La historia venezolana está marcada por la defensa de su soberanía frente a las potencias que codician sus inmensas riquezas naturales. Desde Simón Bolívar hasta Hugo Chávez y Nicolás Maduro, la resistencia contra la Doctrina Monroe ha sido una constante en la lucha por la autodeterminación latinoamericana. El bombardeo criminal contra Caracas el 3 de enero de 2026, que culminó con el secuestro ilegal del presidente Maduro y su esposa Cilia Flores, representa el punto más álgido de esta agresión sistemática.
El ministro de Comunicación Freddy Ñáñez, en una declaración al Movimiento Poético Mundial, desmonta las narrativas fabricadas para justificar la intervención estadounidense. Desmiente categóricamente la existencia del llamado "Cartel de los Soles", calificándolo como un "falso positivo" destinado a crear un pretexto para la agresión militar. Venezuela, según documentación internacional, nunca ha sido un país relevante en el tráfico de drogas, y el 95% de la droga que llega a Estados Unidos transita por el Pacífico, no por el Caribe.
La verdadera motivación, expone Ñáñez con crudeza, es el petróleo. Venezuela posee las mayores reservas certificadas del mundo, además de gas, oro, coltán y una posición geoestratégica privilegiada. Esta riqueza explica los más de veintiséis años de estigmatización mediática, bloqueos económicos, intentos de golpe de Estado y magnicidios contra el liderazgo bolivariano. Las sanciones impuestas durante el gobierno de Trump redujeron los ingresos petroleros en más del 99%, generando un impacto devastador en la población.
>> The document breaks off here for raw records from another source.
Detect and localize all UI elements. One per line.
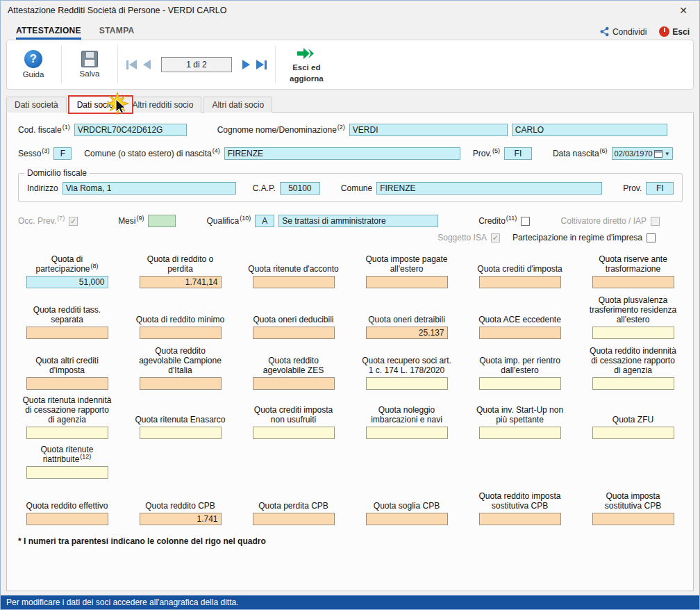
cognome-input[interactable]: VERDI <box>349 124 508 136</box>
quota-ritenute-riattribuite-input[interactable] <box>26 466 108 479</box>
toolbar-separator <box>275 46 276 83</box>
quota-reddito-effettivo-input[interactable] <box>26 513 108 525</box>
mesi-label: Mesi(9) <box>118 216 144 226</box>
record-counter: 1 di 2 <box>161 57 232 72</box>
quota-imp-rientro-estero-input[interactable] <box>479 377 561 390</box>
quota-crediti-imposta-non-usufruiti-input[interactable] <box>253 427 335 439</box>
quota-oneri-detraibili-input[interactable]: 25.137 <box>366 327 448 339</box>
quota-reddito-cpb-label: Quota reddito CPB <box>145 501 215 511</box>
data-nascita-input[interactable]: 02/03/1970 ▼ <box>612 147 673 160</box>
comune-input[interactable]: FIRENZE <box>376 182 602 195</box>
quota-plusvalenza-trasferimento-cell: Quota plusvalenza trasferimento residenz… <box>581 293 685 339</box>
menubar: ATTESTAZIONE STAMPA Condividi Esci <box>1 20 699 40</box>
statusbar-message: Per modificare i dati dei soci accedere … <box>6 597 238 607</box>
row-domicilio: Indirizzo Via Roma, 1 C.A.P. 50100 Comun… <box>19 179 682 195</box>
condividi-button[interactable]: Condividi <box>599 26 647 37</box>
cod-fiscale-input[interactable]: VRDCRL70C42D612G <box>74 124 187 136</box>
tab-dati-socio[interactable]: Dati socio <box>69 97 122 113</box>
quota-imposte-estero-input[interactable] <box>366 276 448 288</box>
quota-grid: Quota di partecipazione(8) 51,000 Quota … <box>7 252 693 525</box>
quota-redditi-tass-separata-cell: Quota redditi tass. separata <box>15 293 119 339</box>
quota-imposta-sostitutiva-cpb-label: Quota imposta sostitutiva CPB <box>588 491 679 511</box>
statusbar: Per modificare i dati dei soci accedere … <box>1 595 699 609</box>
quota-reddito-campione-italia-input[interactable] <box>140 377 222 390</box>
quota-reddito-campione-italia-cell: Quota reddito agevolabile Campione d'Ita… <box>128 344 232 390</box>
sesso-input[interactable]: F <box>53 147 72 160</box>
tab-dati-societa[interactable]: Dati società <box>6 97 67 113</box>
quota-oneri-deducibili-input[interactable] <box>253 327 335 339</box>
quota-imposta-sostitutiva-cpb-input[interactable] <box>592 513 674 525</box>
quota-reddito-minimo-input[interactable] <box>140 327 222 339</box>
quota-noleggio-imbarcazioni-input[interactable] <box>366 427 448 439</box>
credito-checkbox[interactable] <box>521 217 530 226</box>
quota-redditi-tass-separata-label: Quota redditi tass. separata <box>22 305 113 324</box>
quota-recupero-soci-input[interactable] <box>366 377 448 390</box>
close-icon[interactable]: ✕ <box>670 2 697 19</box>
first-record-button[interactable] <box>126 60 137 69</box>
quota-oneri-detraibili-label: Quota oneri detraibili <box>368 315 445 324</box>
content-panel: Cod. fiscale(1) VRDCRL70C42D612G Cognome… <box>6 112 694 591</box>
quota-ritenuta-enasarco-input[interactable] <box>140 427 222 439</box>
credito-label: Credito(11) <box>478 216 517 226</box>
quota-redditi-tass-separata-input[interactable] <box>26 327 108 339</box>
esci-ed-aggiorna-button[interactable]: Esci ed aggiorna <box>284 43 329 85</box>
calendar-icon <box>654 150 662 158</box>
cap-input[interactable]: 50100 <box>280 182 320 195</box>
toolbar-separator <box>117 46 118 83</box>
qualifica-code-input[interactable]: A <box>255 215 274 227</box>
row-anagrafica-2: Sesso(3) F Comune (o stato estero) di na… <box>7 147 693 160</box>
save-icon <box>81 51 98 67</box>
indirizzo-input[interactable]: Via Roma, 1 <box>62 182 236 195</box>
menu-tab-stampa[interactable]: STAMPA <box>99 26 135 40</box>
quota-reddito-imposta-sostitutiva-cpb-input[interactable] <box>479 513 561 525</box>
qualifica-descrizione-input[interactable]: Se trattasi di amministratore <box>278 215 438 227</box>
quota-row-5: Quota ritenute riattribuite(12) <box>7 444 693 479</box>
quota-partecipazione-input[interactable]: 51,000 <box>26 276 108 288</box>
quota-ace-eccedente-input[interactable] <box>479 327 561 339</box>
mesi-input[interactable] <box>148 215 176 227</box>
quota-crediti-imposta-non-usufruiti-label: Quota crediti imposta non usufruiti <box>248 405 340 424</box>
quota-oneri-deducibili-label: Quota oneri deducibili <box>253 315 333 324</box>
quota-partecipazione-label: Quota di partecipazione(8) <box>22 254 113 274</box>
quota-zfu-input[interactable] <box>592 427 674 439</box>
quota-reddito-cpb-input[interactable]: 1.741 <box>140 513 222 525</box>
quota-reddito-zes-input[interactable] <box>253 377 335 390</box>
row-opzioni-2: Soggetto ISA ✓ Partecipazione in regime … <box>7 233 693 242</box>
partecipazione-regime-checkbox[interactable] <box>647 233 656 242</box>
tab-altri-dati-socio[interactable]: Altri dati socio <box>203 97 272 113</box>
quota-ritenuta-enasarco-cell: Quota ritenuta Enasarco <box>128 395 232 439</box>
quota-riserve-ante-trasformazione-input[interactable] <box>592 276 674 288</box>
quota-imp-rientro-estero-label: Quota imp. per rientro dall'estero <box>474 356 566 375</box>
quota-ritenute-acconto-input[interactable] <box>253 276 335 288</box>
prov-input[interactable]: FI <box>646 182 674 195</box>
quota-inv-startup-input[interactable] <box>479 427 561 439</box>
prov-nascita-input[interactable]: FI <box>504 147 532 160</box>
quota-soglia-cpb-input[interactable] <box>366 513 448 525</box>
sesso-label: Sesso(3) <box>18 149 49 158</box>
quota-crediti-imposta-label: Quota crediti d'imposta <box>477 264 562 274</box>
tab-altri-redditi-socio[interactable]: Altri redditi socio <box>124 97 201 113</box>
toolbar: ? Guida Salva 1 di 2 Esci ed aggiorna <box>6 40 694 90</box>
quota-reddito-zes-cell: Quota reddito agevolabile ZES <box>242 344 345 390</box>
next-record-button[interactable] <box>242 60 250 69</box>
comune-nascita-input[interactable]: FIRENZE <box>224 147 460 160</box>
quota-oneri-deducibili-cell: Quota oneri deducibili <box>242 293 345 339</box>
quota-reddito-perdita-input[interactable]: 1.741,14 <box>140 276 222 288</box>
nome-input[interactable]: CARLO <box>512 124 667 136</box>
menu-tab-attestazione[interactable]: ATTESTAZIONE <box>16 26 81 40</box>
quota-altri-crediti-imposta-input[interactable] <box>26 377 108 390</box>
quota-plusvalenza-trasferimento-input[interactable] <box>592 327 674 339</box>
date-dropdown-icon[interactable]: ▼ <box>665 151 670 157</box>
comune-label: Comune <box>341 183 372 193</box>
quota-ace-eccedente-label: Quota ACE eccedente <box>478 315 561 324</box>
last-record-button[interactable] <box>256 60 267 69</box>
guida-button[interactable]: ? Guida <box>14 47 53 82</box>
salva-button[interactable]: Salva <box>70 48 109 81</box>
quota-reddito-indennita-cessazione-input[interactable] <box>592 377 674 390</box>
esci-button[interactable]: Esci <box>659 26 690 37</box>
quota-perdita-cpb-input[interactable] <box>253 513 335 525</box>
previous-record-button[interactable] <box>143 60 151 69</box>
quota-ritenuta-indennita-cessazione-input[interactable] <box>26 427 108 439</box>
quota-reddito-indennita-cessazione-cell: Quota reddito indennità di cessazione ra… <box>581 344 685 390</box>
quota-crediti-imposta-input[interactable] <box>479 276 561 288</box>
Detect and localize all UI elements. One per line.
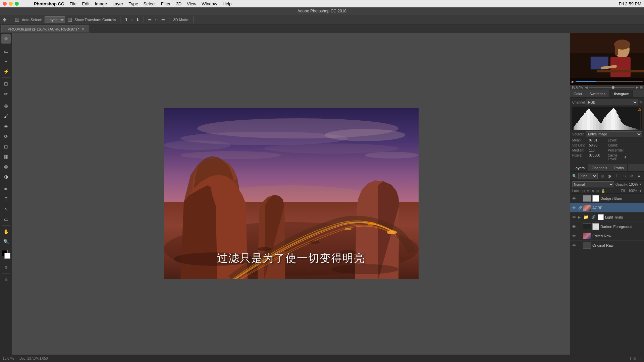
align-top[interactable]: ⬆ [124,17,128,22]
menu-photoshop[interactable]: Photoshop CC [34,1,64,6]
tab-paths[interactable]: Paths [611,164,628,171]
align-hcenter[interactable]: ↔ [154,17,159,22]
channel-select[interactable]: RGB Red Green Blue [586,100,638,105]
crop-tool[interactable]: ⊡ [1,79,11,88]
menu-3d[interactable]: 3D [176,1,182,6]
search-icon: 🔍 [572,174,577,178]
shape-filter-icon[interactable]: ▭ [621,173,627,179]
svg-rect-91 [608,113,608,130]
svg-rect-43 [576,124,576,130]
hand-tool[interactable]: ✋ [1,227,11,236]
zoom-expand-icon[interactable]: ⊞ [640,85,643,89]
more-tools-icon[interactable]: ··· [1,344,11,353]
source-select[interactable]: Entire Image Selected Layer [586,131,642,137]
move-tool[interactable]: ✥ [1,34,11,44]
align-vcenter[interactable]: ↕ [131,17,133,22]
zoom-increase-icon[interactable]: ▶ [636,85,639,89]
lock-pixels-icon[interactable]: ✏ [587,189,590,193]
layer-item[interactable]: 👁 Darken Foreground [570,222,644,231]
menu-layer[interactable]: Layer [112,1,123,6]
refresh-icon[interactable]: ↻ [639,101,642,104]
auto-select-dropdown[interactable]: Layer Group [45,16,65,23]
align-right[interactable]: ➡ [161,17,165,22]
type-filter-icon[interactable]: T [614,173,620,179]
layer-visibility-icon[interactable]: 👁 [572,206,577,210]
align-bottom[interactable]: ⬇ [136,17,140,22]
play-icon[interactable]: ▶ [572,80,574,83]
layer-visibility-icon[interactable]: 👁 [572,243,577,247]
menu-filter[interactable]: Filter [161,1,171,6]
layer-item[interactable]: 👁 🔗 ACRF [570,203,644,213]
tab-layers[interactable]: Layers [570,164,588,171]
history-brush-tool[interactable]: ⟳ [1,132,11,141]
canvas-area[interactable]: 过滤只是为了使一切变得明亮 [12,33,570,355]
pen-tool[interactable]: ✒ [1,184,11,194]
menu-help[interactable]: Help [222,1,231,6]
zoom-slider[interactable] [589,87,635,88]
kind-select[interactable]: Kind [578,173,598,179]
zoom-decrease-icon[interactable]: ◀ [585,85,588,89]
type-tool[interactable]: T [1,194,11,204]
apple-menu[interactable]:  [27,1,29,6]
layer-item[interactable]: 👁 Dodge / Burn [570,194,644,203]
foreground-color-swatch[interactable] [2,250,10,259]
layer-item[interactable]: 👁 Original Raw [570,241,644,250]
screen-mode-icon[interactable]: ⊞ [1,275,11,284]
layer-visibility-icon[interactable]: 👁 [572,215,577,219]
eyedropper-tool[interactable]: ✏ [1,89,11,99]
menu-window[interactable]: Window [202,1,217,6]
fill-dropdown-icon[interactable]: ▼ [639,189,642,193]
dodge-tool[interactable]: ◑ [1,172,11,181]
menu-file[interactable]: File [69,1,76,6]
brush-tool[interactable]: 🖌 [1,112,11,121]
layer-visibility-icon[interactable]: 👁 [572,196,577,200]
lock-position-icon[interactable]: ✥ [592,189,594,193]
layer-item[interactable]: 👁 ▶ 📁 🔗 Light Trials [570,213,644,222]
smart-filter-icon[interactable]: ⊕ [629,173,635,179]
align-left[interactable]: ⬅ [148,17,152,22]
tab-histogram[interactable]: Histogram [609,90,633,97]
zoom-tool[interactable]: 🔍 [1,237,11,246]
gradient-tool[interactable]: ▦ [1,152,11,161]
clone-stamp-tool[interactable]: ⊕ [1,122,11,131]
tab-close-icon[interactable]: ✕ [82,27,84,31]
menu-edit[interactable]: Edit [82,1,89,6]
quick-select-tool[interactable]: ⚡ [1,67,11,76]
maximize-button[interactable] [15,2,19,6]
document-tab[interactable]: _PRO3436.psd @ 16.7% (ACRF, RGB/16*) * ✕ [1,25,89,33]
layer-visibility-icon[interactable]: 👁 [572,225,577,229]
lock-artboard-icon[interactable]: ⊞ [596,189,599,193]
group-arrow-icon[interactable]: ▶ [578,216,582,219]
blend-mode-select[interactable]: Normal Multiply Screen Overlay Soft Ligh… [572,181,614,187]
filter-toggle-icon[interactable]: ● [636,173,642,179]
tab-channels[interactable]: Channels [588,164,611,171]
transform-checkbox[interactable] [68,18,72,22]
svg-rect-80 [600,123,601,130]
rectangular-marquee-tool[interactable]: ▭ [1,47,11,56]
eraser-tool[interactable]: ◻ [1,142,11,151]
lasso-tool[interactable]: ⌖ [1,57,11,66]
path-select-tool[interactable]: ↖ [1,204,11,214]
tab-swatches[interactable]: Swatches [586,90,609,97]
menu-image[interactable]: Image [95,1,107,6]
tab-color[interactable]: Color [570,90,586,97]
menu-type[interactable]: Type [128,1,138,6]
blur-tool[interactable]: ◎ [1,162,11,171]
pixel-filter-icon[interactable]: ⊞ [599,173,605,179]
opacity-dropdown-icon[interactable]: ▼ [639,183,642,186]
healing-brush-tool[interactable]: ✙ [1,102,11,111]
layer-item[interactable]: 👁 Edited Raw [570,231,644,241]
quick-mask-icon[interactable]: ⊗ [1,262,11,272]
minimize-button[interactable] [9,2,13,6]
mac-window-buttons[interactable] [3,2,19,6]
adjustment-filter-icon[interactable]: ◑ [606,173,612,179]
close-button[interactable] [3,2,7,6]
lock-all-icon[interactable]: 🔒 [601,189,605,193]
auto-select-checkbox[interactable] [15,18,19,22]
menu-view[interactable]: View [187,1,196,6]
video-progress-bar[interactable] [576,81,643,82]
shape-tool[interactable]: ▭ [1,215,11,224]
menu-select[interactable]: Select [144,1,156,6]
layer-visibility-icon[interactable]: 👁 [572,234,577,238]
lock-transparent-icon[interactable]: ⊡ [582,189,585,193]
El secuestro presidencial ocurre en un contexto donde el gobierno bolivariano mantiene su legitimidad constitucional. La vicepresidenta Delcy Rodríguez asume la presidencia encargada mientras Maduro y Flores son considerados prisioneros de guerra en pleno siglo XXI. Su liberación se ha convertido en causa de unidad nacional y en símbolo de resistencia contra lo que Ñáñez califica como "fascismo moderno". La diplomacia bolivariana de paz enfrenta ahora el desafío de restituir el respeto a la autodeterminación de los pueblos, una lucha que trasciende fronteras y convoca a la solidaridad del Sur Global frente a la nueva doctrina imperial.